Work request: Copy out every line of the data where the word "τους" is found.

↓

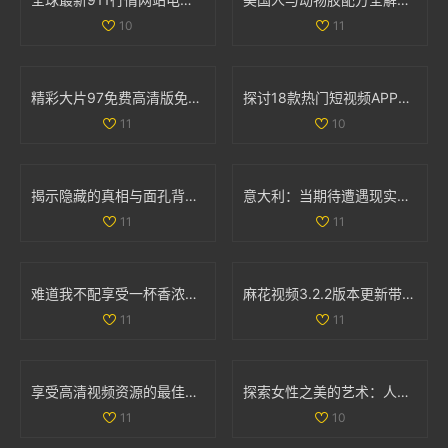
10
11
精彩大片97免费高清版免费观看，畅享视觉盛宴尽在此刻
探讨18款热门短视频APP下载量及其影响因素分析
11
10
揭示隐藏的真相与面孔背后的故事与秘密
意大利：当期待遭遇现实无法满足的无奈与困惑
11
11
难道我不配享受一杯香浓咖啡吗是谁提出的疑问
麻花视频3.2.2版本更新带来全新功能与用户体验提升解析
11
11
享受高清视频资源的最佳平台推荐与使用指南
探索女性之美的艺术：人体写真背后的故事与魅力
11
10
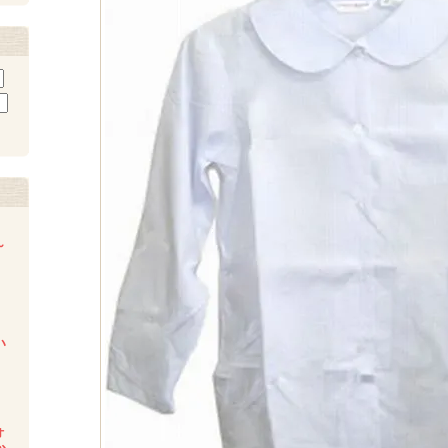
～
い
ォ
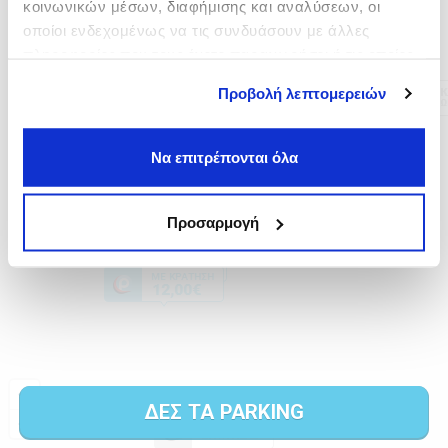
κοινωνικών μέσων, διαφήμισης και αναλύσεων, οι
οποίοι ενδεχομένως να τις συνδυάσουν με άλλες
πληροφορίες που τους έχετε παραχωρήσει ή τις οποίες
έχουν συλλέξει σε σχέση με την από μέρους σας χρήση
Προβολή λεπτομερειών
των υπηρεσιών τους.
Να επιτρέπονται όλα
Προσαρμογή
ΔΕΣ ΤΑ PARKING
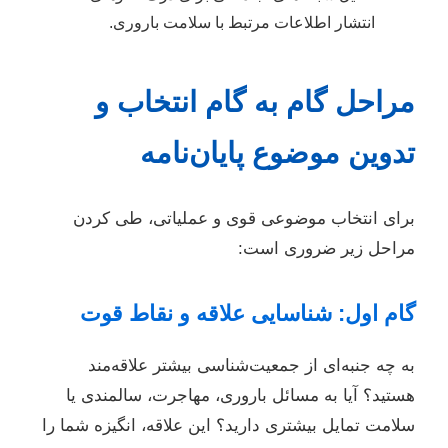
انتشار اطلاعات مرتبط با سلامت باروری.
مراحل گام به گام انتخاب و
تدوین موضوع پایان‌نامه
برای انتخاب موضوعی قوی و عملیاتی، طی کردن
مراحل زیر ضروری است:
گام اول: شناسایی علاقه و نقاط قوت
به چه جنبه‌ای از جمعیت‌شناسی بیشتر علاقه‌مند
هستید؟ آیا به مسائل باروری، مهاجرت، سالمندی یا
سلامت تمایل بیشتری دارید؟ این علاقه، انگیزه شما را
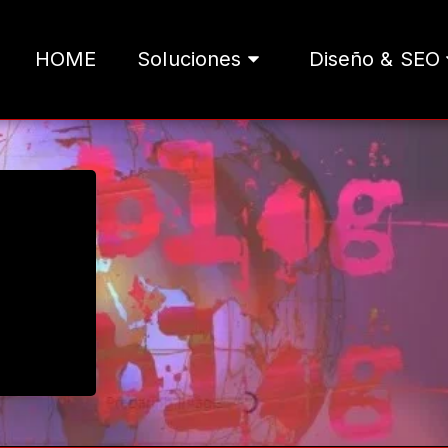
HOME
Soluciones
Diseño & SEO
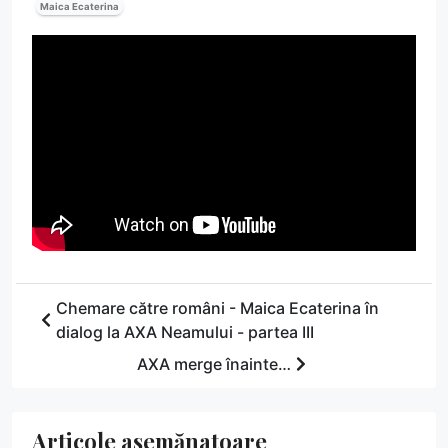
Maica Ecaterina
Chemare către români - Maica Ecaterina în
dialog la AXA Neamului - partea III
AXA merge înainte…
Articole asemănatoare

↑

Response box:
πληροφορίες που τους έχετε παραχωρήσει ή τις οποίες
των υπηρεσιών τους.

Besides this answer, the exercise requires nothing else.